Task item: Take the lines from the one containing "Jangan lewatkan" through the end of the material and write them out exactly, omitting pictures.

Given data:
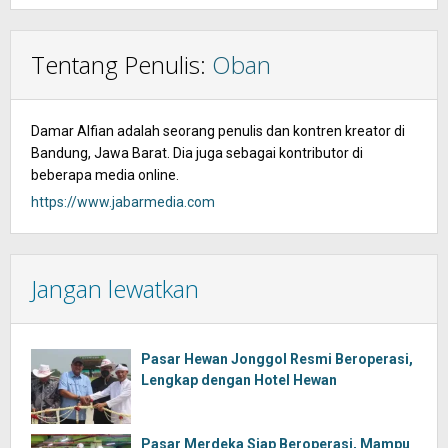
Tentang Penulis:
Oban
Damar Alfian adalah seorang penulis dan kontren kreator di
Bandung, Jawa Barat. Dia juga sebagai kontributor di
beberapa media online.
https://www.jabarmedia.com
Jangan lewatkan
Pasar Hewan Jonggol Resmi Beroperasi,
Lengkap dengan Hotel Hewan
Pasar Merdeka Siap Beroperasi, Mampu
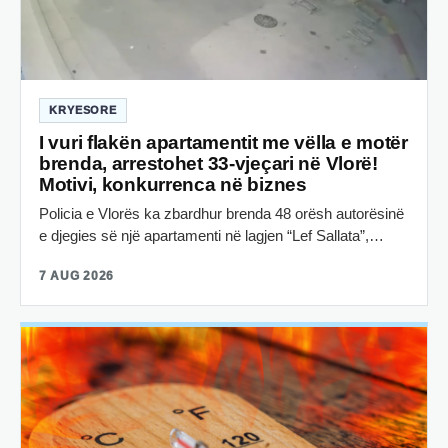
KRYESORE
I vuri flakën apartamentit me vëlla e motër
brenda, arrestohet 33-vjeçari në Vlorë!
Motivi, konkurrenca në biznes
Policia e Vlorës ka zbardhur brenda 48 orësh autorësinë
e djegies së një apartamenti në lagjen “Lef Sallata”,…
7 AUG 2026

Solution for this task:
Jangan lewatkan
Pasar Hewan Jonggol Resmi Beroperasi,
Lengkap dengan Hotel Hewan
Pasar Merdeka Siap Beroperasi, Mampu
KRYESORE
I vuri flakën apartamentit me vëlla e motër
brenda, arrestohet 33-vjeçari në Vlorë!
Motivi, konkurrenca në biznes
Policia e Vlorës ka zbardhur brenda 48 orësh autorësinë
e djegies së një apartamenti në lagjen “Lef Sallata”,…
7 AUG 2026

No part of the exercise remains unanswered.